**Problem requirements**
Transcribe the records that follow in their entirety, omitting any pictures.

%%

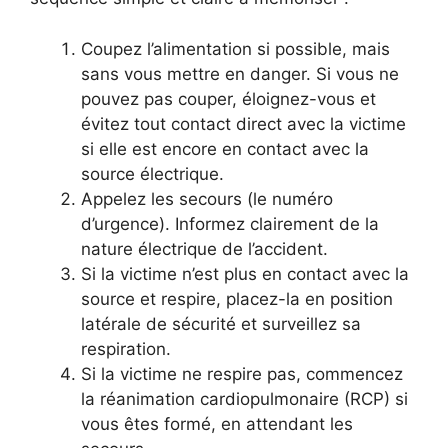
Coupez l’alimentation si possible, mais
sans vous mettre en danger. Si vous ne
pouvez pas couper, éloignez-vous et
évitez tout contact direct avec la victime
si elle est encore en contact avec la
source électrique.
Appelez les secours (le numéro
d’urgence). Informez clairement de la
nature électrique de l’accident.
Si la victime n’est plus en contact avec la
source et respire, placez-la en position
latérale de sécurité et surveillez sa
respiration.
Si la victime ne respire pas, commencez
la réanimation cardiopulmonaire (RCP) si
vous êtes formé, en attendant les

%%

**Answer to the exercise**
Coupez l’alimentation si possible, mais
sans vous mettre en danger. Si vous ne
pouvez pas couper, éloignez-vous et
évitez tout contact direct avec la victime
si elle est encore en contact avec la
source électrique.
Appelez les secours (le numéro
d’urgence). Informez clairement de la
nature électrique de l’accident.
Si la victime n’est plus en contact avec la
source et respire, placez-la en position
latérale de sécurité et surveillez sa
respiration.
Si la victime ne respire pas, commencez
la réanimation cardiopulmonaire (RCP) si
vous êtes formé, en attendant les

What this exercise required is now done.